The Denali Highway and the Dalton Highway are two highways that lead to different destinations in Alaska. The Denali Highway is south of Fairbanks and connects Richardson Highway and Parks Highway, just miles away from the Denali National Park. The Dalton highway heads north from Fairbanks and is known as the ‘haul road’ and made famous by the show Ice Road Truckers. Even though these roads have different sight seeing opportunities and different destinations, there are enough similarities and rules to follow when traveling each to have a safe and enjoyable journey.
The Denali Highway is a dirt highway that connects Richardson Highway at Paxson to Parks Highway at Cantwell. This road is closed from October to May due to no winter road maintenance, but is used every so often by tourists and Alaskans. The Denali Highway is a 135 mile road that winds through mountain ranges and taiga and offers great photo opportunities of mountains and wildlife. There is an archeological site, many glaciers, and various points of interest to stop and check out. Maclaren Summit seems to be one of the most popular at 4,086 feet high. There are sites to camp for the night all along the road, but the Brushkana Creek Campground is the only one that offers bathroom facilities and has marked campgrounds. The Denali Highway is best when done in two days- a loop trip from Fairbanks will put 436 miles on your odometer.
The Dalton Highway is also a dirt highway that heads north from Fairbanks. It is best known as the ‘haul road’ seen on Ice Road Truckers. It is 498 miles to the town Deadhorse, at which point you would have to turn around and head back home. While it seem pointless to drive a 498 mile road that ends, there are a lot of points of interest to take in and most people just driving the road don’t go all 498 miles. Along the way, many tour buses will stop at the Yukon Crossing on the Yukon River, Finger Mountain, and the Arctic Circle. The landscape is different than the Denali Highway- it is a hilly, curvy road that showcases fields of wildflowers instead of mountains. It is not advised that you take this road during the winter months, but it is not closed.
Keeping Safe On The Denali and Dalton Highways
Whichever highway you decide to take, there are similar rules, reminders, and regulations that the BLM of Alaska has put in place to keep people safe:
-Before you leave Fairbanks make sure you have a full tank of gas, your tires are inflated, and all the car’s fluids are in check. Service is limited on both of these roads, so get gas and do a quick check of your car whenever you do come across a gas station. Make sure your camera batteries are charged along with anything else that may need to be charged or have batteries replaced.

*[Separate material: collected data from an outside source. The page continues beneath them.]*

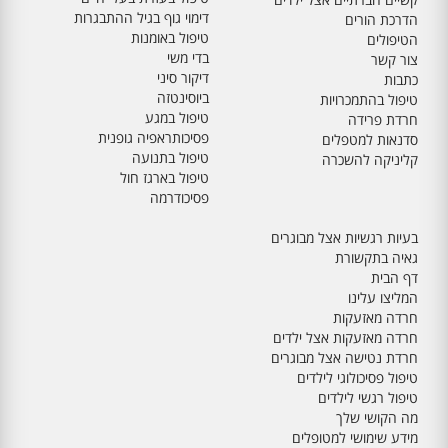
דימוי גוף בגיל ההתבגרות
הדרכת הורים
טיפול באומנות
הטיפולים
בדי משי
צור קשר
דיקור סיני
כתבות
ביוסינטזה
טיפול בהתמכרויות
טיפול במגע
חרדת פרידה
פסיכותראפיה גופנית
סדנאות למטפלים
טיפול בתנועה
קליניקה להשכרה
טיפול בארגז חול
פסיכודרמה
בעיות רגשיות אצל מבוגרים
גאיה בתקשורת
דף הבית
המליצו עלינו
חרדה מאזעקות
חרדה מאזעקות אצל ילדים
חרדת נטישה אצל מבוגרים
טיפול פסיכולוגי לילדים
טיפול רגשי לילדים
מה הקושי שלך
מידע שימושי למטופלים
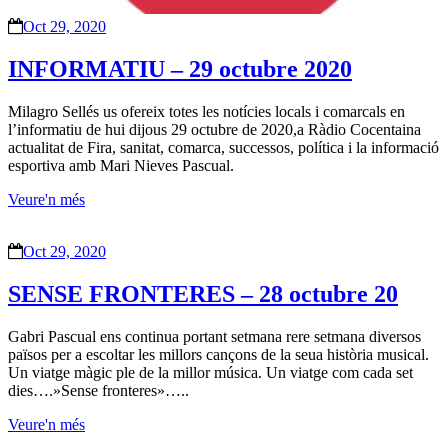
Oct 29, 2020
INFORMATIU – 29 octubre 2020
Milagro Sellés us ofereix totes les notícies locals i comarcals en
l’informatiu de hui dijous 29 octubre de 2020,a Ràdio Cocentaina
actualitat de Fira, sanitat, comarca, successos, política i la informació
esportiva amb Mari Nieves Pascual.
Veure'n més
Oct 29, 2020
SENSE FRONTERES – 28 octubre 20
Gabri Pascual ens continua portant setmana rere setmana diversos
països per a escoltar les millors cançons de la seua història musical.
Un viatge màgic ple de la millor música. Un viatge com cada set
dies….»Sense fronteres»…..
Veure'n més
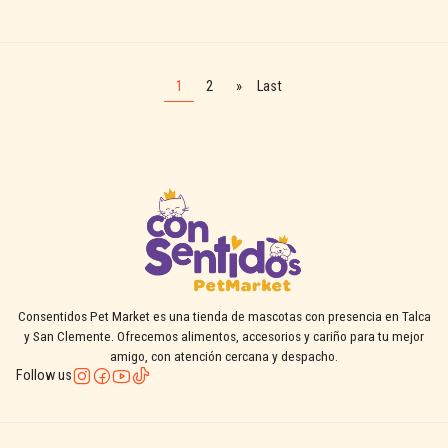
See details
1
2
»
Last
Consentidos Pet Market es una tienda de mascotas con presencia en Talca
y San Clemente. Ofrecemos alimentos, accesorios y cariño para tu mejor
amigo, con atención cercana y despacho.
Follow us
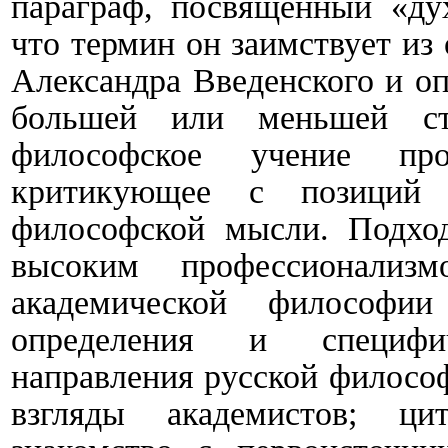
параграф, посвященный «ду
что термин он заимствует из
Александра Введенского и оп
большей или меньшей сте
философское учение про
критикующее с позиций 
философской мысли. Подход
высоким профессионализ
академической философии
определения и специфи
направления русской философ
взгляды академистов; ци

-Take extra supplies with you. Pack food, water, extra blankets, hand sanitizer, insect repellent, make sure your have good spare tires and a jack, and clothing for cold and wet weather. In case you do have a problem with the vehicle, you’ll want to be prepared for anything. The weather can change instantly when you’re in the interior of Alaska- it may be 90 degrees during the day, but it can turn into a very cold night. Especially if you’re not prepared.
-There will be no cellphone coverage once you’re outside of Fairbanks. If traveling up Dalton Highway, it won’t come back until you’re in Fairbanks. If traveling the Denali Highway it will go in and out, but it’s hard to maintain due to the mountains. Make sure you let someone know where you plan on traveling on these highways and when you plan to get back from the trip.
-When driving make sure you have your headlights on at all times. There are times when there’s dust clouds from the road being heavily traveled. Also try to keep your lights clean. It’s recommended that you drive slow on both of these roads- there are patches of gravel, potholes, and slick mud at times. Both roads have steep hills and curves, little to no shoulder, and are very narrow. Slow down for oncoming traffic, not only because of narrow roads, but so you don’t risk your car throwing loose gravel at their car. If you come across a truck, remember that they have the right away. If you have to stop, make sure you’re in a safe spot and never stop on hills or curves. Easy rules to remember and they seem like common sense, but accidents still happen because someone decided to go too fast or not let a truck pass.
-Most of all, have fun. It’s a long and bumpy ride, whether you’re on the Denali Highway or the Dalton Highway, but if the tips are followed you’ll come back with great stories to tell and some beautiful photographs.